After I posted all that, I went and read some of my posts from the last couple of years.....I have so many mixed emotions about my old posts.
One thing stood out at me and I didn't see back then, how truly angry I was. I read and think, 'Did I write that?'
I am ashamed at some of the things I wrote and I'm not sure if I should delete them or keep them there as a reminder of how far I have come.
My aunt Carol pointed out to me the progress I have made and I have said a few times, "I really don't see it."
I see it now.
God delivered me from that complete and total mess I was in. I couldn't see how angry I was til I was removed from all that chaos, then I had to heal.

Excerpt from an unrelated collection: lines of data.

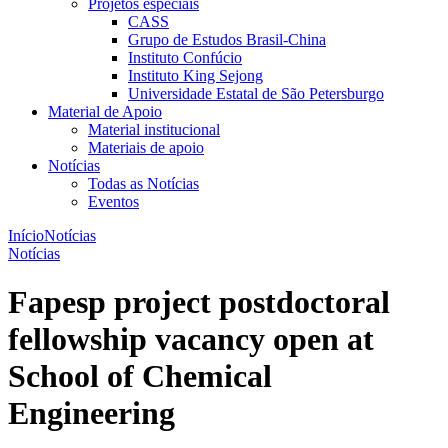
Projetos especiais
CASS
Grupo de Estudos Brasil-China
Instituto Confúcio
Instituto King Sejong
Universidade Estatal de São Petersburgo
Material de Apoio
Material institucional
Materiais de apoio
Notícias
Todas as Notícias
Eventos
Início
Notícias
Notícias
Fapesp project postdoctoral
fellowship vacancy open at
School of Chemical
Engineering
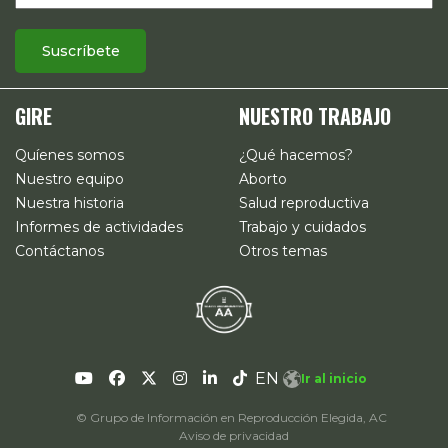
GIRE
NUESTRO TRABAJO
Quíenes somos
¿Qué hacemos?
Nuestro equipo
Aborto
Nuestra historia
Salud reproductiva
Informes de actividades
Trabajo y cuidados
Contáctanos
Otros temas
EN
Ir al inicio
© Grupo de Información en Reproducción Elegida, AC
Aviso de privacidad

Man...I must've been unbearable to live with. I'm sad for my kids because they had to put up with me when I was like that. I thank God so much for helping me mature and change my heart. Very little of that anger is left in my heart and with every situation that happens, God sifts it out.
He is the Potter, I am the clay.
I am just sitting here crying at who I have become and from what. Nothing short of a miracle.
I said some pretty awful things to a whole lot of people and I misdirected my anger at so many.
No wonder my self confidence was so low. I didn't like that girl.
I almost feel sorry for me back then, I was so lost.
All that hurt, all that pain and I didn't know my healer.
I can not tell you how thankful I am for God changing me.
I'm finally who I really am.
Thank you, thank you, thank you God!!
I'm in awe at the progress I've made.